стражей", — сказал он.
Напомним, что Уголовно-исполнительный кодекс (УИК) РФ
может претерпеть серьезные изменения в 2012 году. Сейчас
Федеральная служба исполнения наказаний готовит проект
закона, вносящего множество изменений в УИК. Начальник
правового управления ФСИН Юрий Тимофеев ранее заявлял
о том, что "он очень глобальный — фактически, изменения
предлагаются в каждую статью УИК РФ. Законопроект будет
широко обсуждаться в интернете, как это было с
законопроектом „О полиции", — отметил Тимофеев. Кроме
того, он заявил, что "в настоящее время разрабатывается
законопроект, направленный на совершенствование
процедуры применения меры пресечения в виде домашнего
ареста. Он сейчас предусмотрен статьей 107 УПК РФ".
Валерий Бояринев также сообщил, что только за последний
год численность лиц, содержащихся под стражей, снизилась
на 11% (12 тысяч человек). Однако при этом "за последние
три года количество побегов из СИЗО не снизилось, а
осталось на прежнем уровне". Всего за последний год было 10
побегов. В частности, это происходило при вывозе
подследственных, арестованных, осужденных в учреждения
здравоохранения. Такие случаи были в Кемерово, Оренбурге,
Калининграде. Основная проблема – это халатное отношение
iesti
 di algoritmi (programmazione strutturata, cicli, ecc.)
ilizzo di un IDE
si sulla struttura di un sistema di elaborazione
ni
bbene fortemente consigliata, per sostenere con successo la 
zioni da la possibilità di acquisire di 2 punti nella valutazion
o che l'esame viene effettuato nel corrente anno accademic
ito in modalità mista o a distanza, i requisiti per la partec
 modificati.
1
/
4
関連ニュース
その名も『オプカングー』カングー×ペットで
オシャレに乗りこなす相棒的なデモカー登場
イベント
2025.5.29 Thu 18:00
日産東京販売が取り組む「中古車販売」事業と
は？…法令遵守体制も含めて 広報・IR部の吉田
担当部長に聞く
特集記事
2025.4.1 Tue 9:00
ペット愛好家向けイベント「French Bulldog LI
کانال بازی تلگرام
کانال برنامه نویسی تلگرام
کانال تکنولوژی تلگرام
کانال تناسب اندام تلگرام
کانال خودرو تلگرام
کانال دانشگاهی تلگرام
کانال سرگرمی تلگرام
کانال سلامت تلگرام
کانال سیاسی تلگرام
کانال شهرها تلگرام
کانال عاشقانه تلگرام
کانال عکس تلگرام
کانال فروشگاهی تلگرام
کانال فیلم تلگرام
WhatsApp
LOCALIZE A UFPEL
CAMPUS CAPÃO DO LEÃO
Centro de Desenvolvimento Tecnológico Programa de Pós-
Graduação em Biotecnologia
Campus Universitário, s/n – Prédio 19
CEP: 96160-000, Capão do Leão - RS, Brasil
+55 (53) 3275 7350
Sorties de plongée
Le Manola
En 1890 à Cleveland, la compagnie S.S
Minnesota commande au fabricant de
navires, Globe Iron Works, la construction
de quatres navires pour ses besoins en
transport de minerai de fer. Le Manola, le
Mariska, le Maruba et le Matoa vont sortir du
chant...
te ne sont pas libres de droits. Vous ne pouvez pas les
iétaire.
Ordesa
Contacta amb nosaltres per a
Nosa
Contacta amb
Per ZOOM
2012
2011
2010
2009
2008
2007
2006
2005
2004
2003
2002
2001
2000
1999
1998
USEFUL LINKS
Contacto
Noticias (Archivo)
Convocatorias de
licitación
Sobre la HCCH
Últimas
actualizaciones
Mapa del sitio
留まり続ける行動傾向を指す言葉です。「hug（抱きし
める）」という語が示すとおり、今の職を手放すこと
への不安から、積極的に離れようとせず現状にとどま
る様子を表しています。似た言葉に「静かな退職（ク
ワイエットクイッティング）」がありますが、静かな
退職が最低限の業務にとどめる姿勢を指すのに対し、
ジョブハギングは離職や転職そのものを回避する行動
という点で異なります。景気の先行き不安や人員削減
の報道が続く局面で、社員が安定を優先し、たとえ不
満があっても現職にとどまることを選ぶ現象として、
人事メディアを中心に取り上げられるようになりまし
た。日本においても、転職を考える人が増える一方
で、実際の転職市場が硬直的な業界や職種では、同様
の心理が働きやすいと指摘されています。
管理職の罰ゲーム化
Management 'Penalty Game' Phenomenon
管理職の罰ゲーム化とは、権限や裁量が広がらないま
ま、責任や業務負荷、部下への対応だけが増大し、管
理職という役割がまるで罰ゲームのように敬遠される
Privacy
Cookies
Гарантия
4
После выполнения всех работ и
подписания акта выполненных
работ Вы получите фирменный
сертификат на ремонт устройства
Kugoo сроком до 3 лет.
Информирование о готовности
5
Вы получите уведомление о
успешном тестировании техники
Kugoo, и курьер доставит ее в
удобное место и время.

============================================================

**Exercise**
All of the lines above must be returned exactly as they stand.

**Exercise output**
стражей", — сказал он.
Напомним, что Уголовно-исполнительный кодекс (УИК) РФ
может претерпеть серьезные изменения в 2012 году. Сейчас
Федеральная служба исполнения наказаний готовит проект
закона, вносящего множество изменений в УИК. Начальник
правового управления ФСИН Юрий Тимофеев ранее заявлял
о том, что "он очень глобальный — фактически, изменения
предлагаются в каждую статью УИК РФ. Законопроект будет
широко обсуждаться в интернете, как это было с
законопроектом „О полиции", — отметил Тимофеев. Кроме
того, он заявил, что "в настоящее время разрабатывается
законопроект, направленный на совершенствование
процедуры применения меры пресечения в виде домашнего
ареста. Он сейчас предусмотрен статьей 107 УПК РФ".
Валерий Бояринев также сообщил, что только за последний
год численность лиц, содержащихся под стражей, снизилась
на 11% (12 тысяч человек). Однако при этом "за последние
три года количество побегов из СИЗО не снизилось, а
осталось на прежнем уровне". Всего за последний год было 10
побегов. В частности, это происходило при вывозе
подследственных, арестованных, осужденных в учреждения
здравоохранения. Такие случаи были в Кемерово, Оренбурге,
Калининграде. Основная проблема – это халатное отношение
iesti
 di algoritmi (programmazione strutturata, cicli, ecc.)
ilizzo di un IDE
si sulla struttura di un sistema di elaborazione
ni
bbene fortemente consigliata, per sostenere con successo la 
zioni da la possibilità di acquisire di 2 punti nella valutazion
o che l'esame viene effettuato nel corrente anno accademic
ito in modalità mista o a distanza, i requisiti per la partec
 modificati.
1
/
4
関連ニュース
その名も『オプカングー』カングー×ペットで
オシャレに乗りこなす相棒的なデモカー登場
イベント
2025.5.29 Thu 18:00
日産東京販売が取り組む「中古車販売」事業と
は？…法令遵守体制も含めて 広報・IR部の吉田
担当部長に聞く
特集記事
2025.4.1 Tue 9:00
ペット愛好家向けイベント「French Bulldog LI
کانال بازی تلگرام
کانال برنامه نویسی تلگرام
کانال تکنولوژی تلگرام
کانال تناسب اندام تلگرام
کانال خودرو تلگرام
کانال دانشگاهی تلگرام
کانال سرگرمی تلگرام
کانال سلامت تلگرام
کانال سیاسی تلگرام
کانال شهرها تلگرام
کانال عاشقانه تلگرام
کانال عکس تلگرام
کانال فروشگاهی تلگرام
کانال فیلم تلگرام
WhatsApp
LOCALIZE A UFPEL
CAMPUS CAPÃO DO LEÃO
Centro de Desenvolvimento Tecnológico Programa de Pós-
Graduação em Biotecnologia
Campus Universitário, s/n – Prédio 19
CEP: 96160-000, Capão do Leão - RS, Brasil
+55 (53) 3275 7350
Sorties de plongée
Le Manola
En 1890 à Cleveland, la compagnie S.S
Minnesota commande au fabricant de
navires, Globe Iron Works, la construction
de quatres navires pour ses besoins en
transport de minerai de fer. Le Manola, le
Mariska, le Maruba et le Matoa vont sortir du
chant...
te ne sont pas libres de droits. Vous ne pouvez pas les
iétaire.
Ordesa
Contacta amb nosaltres per a
Nosa
Contacta amb
Per ZOOM
2012
2011
2010
2009
2008
2007
2006
2005
2004
2003
2002
2001
2000
1999
1998
USEFUL LINKS
Contacto
Noticias (Archivo)
Convocatorias de
licitación
Sobre la HCCH
Últimas
actualizaciones
Mapa del sitio
留まり続ける行動傾向を指す言葉です。「hug（抱きし
める）」という語が示すとおり、今の職を手放すこと
への不安から、積極的に離れようとせず現状にとどま
る様子を表しています。似た言葉に「静かな退職（ク
ワイエットクイッティング）」がありますが、静かな
退職が最低限の業務にとどめる姿勢を指すのに対し、
ジョブハギングは離職や転職そのものを回避する行動
という点で異なります。景気の先行き不安や人員削減
の報道が続く局面で、社員が安定を優先し、たとえ不
満があっても現職にとどまることを選ぶ現象として、
人事メディアを中心に取り上げられるようになりまし
た。日本においても、転職を考える人が増える一方
で、実際の転職市場が硬直的な業界や職種では、同様
の心理が働きやすいと指摘されています。
管理職の罰ゲーム化
Management 'Penalty Game' Phenomenon
管理職の罰ゲーム化とは、権限や裁量が広がらないま
ま、責任や業務負荷、部下への対応だけが増大し、管
理職という役割がまるで罰ゲームのように敬遠される
Privacy
Cookies
Гарантия
4
После выполнения всех работ и
подписания акта выполненных
работ Вы получите фирменный
сертификат на ремонт устройства
Kugoo сроком до 3 лет.
Информирование о готовности
5
Вы получите уведомление о
успешном тестировании техники
Kugoo, и курьер доставит ее в
удобное место и время.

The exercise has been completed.